▶ [WHAT THE TASK REQUIRES]
Whenever a line below includes the word "Region", copy that line.
_ _ _ _ _ _ _
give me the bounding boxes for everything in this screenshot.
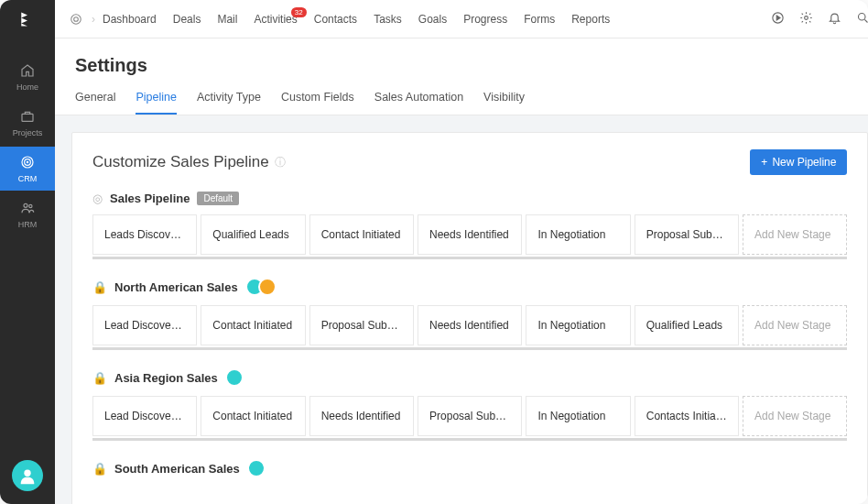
pipeline-block: 🔒 South American Sales [92,459,847,477]
lock-icon: 🔒 [92,371,107,385]
plus-icon: + [761,156,767,169]
activities-badge: 32 [291,7,307,17]
stage-card[interactable]: Proposal Submitted [418,396,522,436]
topnav-item-progress[interactable]: Progress [463,13,507,26]
sidebar-item-home[interactable]: Home [0,55,55,99]
topbar: › Dashboard Deals Mail Activities32 Cont… [55,0,868,38]
pipeline-name: Asia Region Sales [114,371,218,385]
lock-icon: 🔒 [92,462,107,476]
settings-tabs: General Pipeline Activity Type Custom Fi… [75,91,864,115]
avatar [247,459,266,477]
tab-activity-type[interactable]: Activity Type [197,91,261,115]
stage-card[interactable]: In Negotiation [526,305,630,345]
stage-card[interactable]: Lead Discovered [92,305,197,345]
stage-row: Lead Discovered Contact Initiated Needs … [92,396,847,441]
stage-card[interactable]: In Negotiation [526,396,630,436]
sidebar: Home Projects CRM HRM [0,0,55,504]
pipeline-header: 🔒 Asia Region Sales [92,368,847,387]
chevron-right-icon: › [92,13,95,26]
svg-rect-0 [22,114,33,121]
stage-card[interactable]: Proposal Submitted [309,305,414,345]
stage-card[interactable]: Qualified Leads [635,305,739,345]
stage-card[interactable]: Needs Identified [309,396,414,436]
avatar [258,278,277,296]
stage-row: Lead Discovered Contact Initiated Propos… [92,305,847,350]
topnav-item-goals[interactable]: Goals [418,13,447,26]
sidebar-item-hrm[interactable]: HRM [0,192,55,236]
stage-card[interactable]: Contact Initiated [201,305,305,345]
topnav-item-forms[interactable]: Forms [524,13,555,26]
avatar [225,368,244,387]
tab-visibility[interactable]: Visibility [483,91,525,115]
sidebar-item-crm[interactable]: CRM [0,147,55,191]
search-icon[interactable] [856,11,868,27]
tab-general[interactable]: General [75,91,115,115]
stage-card[interactable]: Contact Initiated [201,396,305,436]
stage-card[interactable]: Lead Discovered [92,396,197,436]
stage-card[interactable]: Proposal Submitted [635,214,739,255]
svg-point-7 [71,14,81,24]
pipeline-header: 🔒 North American Sales [92,278,847,296]
breadcrumb-icon[interactable] [70,13,82,26]
tab-pipeline[interactable]: Pipeline [136,91,176,115]
pipeline-header: ◎ Sales Pipeline Default [92,192,847,205]
sidebar-item-projects[interactable]: Projects [0,101,55,145]
tab-sales-automation[interactable]: Sales Automation [374,91,463,115]
pipeline-block: 🔒 Asia Region Sales Lead Discovered Cont… [92,368,847,441]
add-stage-button[interactable]: Add New Stage [743,396,847,436]
svg-point-6 [24,470,30,477]
svg-point-4 [24,203,27,207]
sidebar-item-label: HRM [18,220,38,229]
bell-icon[interactable] [828,11,841,27]
panel-header: Customize Sales Pipeline ⓘ + New Pipelin… [92,149,847,175]
home-icon [19,62,36,79]
sidebar-item-label: Home [16,82,38,92]
top-nav: Dashboard Deals Mail Activities32 Contac… [103,13,610,26]
topnav-item-deals[interactable]: Deals [173,13,201,26]
topnav-item-contacts[interactable]: Contacts [314,13,357,26]
stage-card[interactable]: Needs Identified [418,305,522,345]
add-stage-button[interactable]: Add New Stage [743,214,847,255]
main-area: › Dashboard Deals Mail Activities32 Cont… [55,0,868,504]
app-logo[interactable] [0,0,55,38]
pipeline-block: 🔒 North American Sales Lead Discovered C… [92,278,847,350]
svg-point-3 [27,161,27,162]
pipeline-avatars[interactable] [247,459,266,477]
svg-point-5 [29,204,32,207]
sidebar-item-label: Projects [13,128,43,137]
settings-header: Settings General Pipeline Activity Type … [55,38,868,115]
stage-row: Leads Discovered Qualified Leads Contact… [92,214,847,259]
user-avatar[interactable] [12,460,43,491]
pipeline-avatars[interactable] [245,278,277,296]
sidebar-item-label: CRM [18,174,38,183]
pipeline-name: South American Sales [114,462,240,476]
pipeline-name: North American Sales [114,280,238,294]
stage-card[interactable]: Qualified Leads [201,214,305,255]
topnav-item-mail[interactable]: Mail [217,13,237,26]
stage-card[interactable]: Leads Discovered [92,214,197,255]
topnav-item-dashboard[interactable]: Dashboard [103,13,157,26]
tab-custom-fields[interactable]: Custom Fields [281,91,354,115]
play-icon[interactable] [771,11,785,27]
stage-card[interactable]: Contact Initiated [309,214,414,255]
topnav-item-reports[interactable]: Reports [571,13,610,26]
content: Customize Sales Pipeline ⓘ + New Pipelin… [55,115,868,504]
target-icon [19,154,36,170]
svg-point-10 [805,16,808,19]
gear-icon[interactable] [799,11,813,27]
briefcase-icon [19,108,36,125]
pipeline-avatars[interactable] [225,368,244,387]
topnav-item-tasks[interactable]: Tasks [374,13,402,26]
pipeline-name: Sales Pipeline [110,192,190,205]
stage-card[interactable]: In Negotiation [526,214,630,255]
topnav-item-activities[interactable]: Activities32 [254,13,297,26]
help-icon[interactable]: ⓘ [275,155,286,170]
add-stage-button[interactable]: Add New Stage [743,305,847,345]
lock-icon: 🔒 [92,280,107,294]
page-title: Settings [75,55,864,76]
pipeline-panel: Customize Sales Pipeline ⓘ + New Pipelin… [71,132,868,504]
new-pipeline-button[interactable]: + New Pipeline [750,149,847,175]
stage-card[interactable]: Contacts Initiated [635,396,739,436]
stage-card[interactable]: Needs Identified [418,214,522,255]
svg-point-8 [74,16,79,21]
_ _ _ _ _ _ _
▶ [SOLUTION FOR THIS PROBLEM]
pipeline-name: Asia Region Sales [114,371,218,385]
pipeline-header: 🔒 Asia Region Sales [92,368,847,387]
pipeline-block: 🔒 Asia Region Sales Lead Discovered Cont… [92,368,847,441]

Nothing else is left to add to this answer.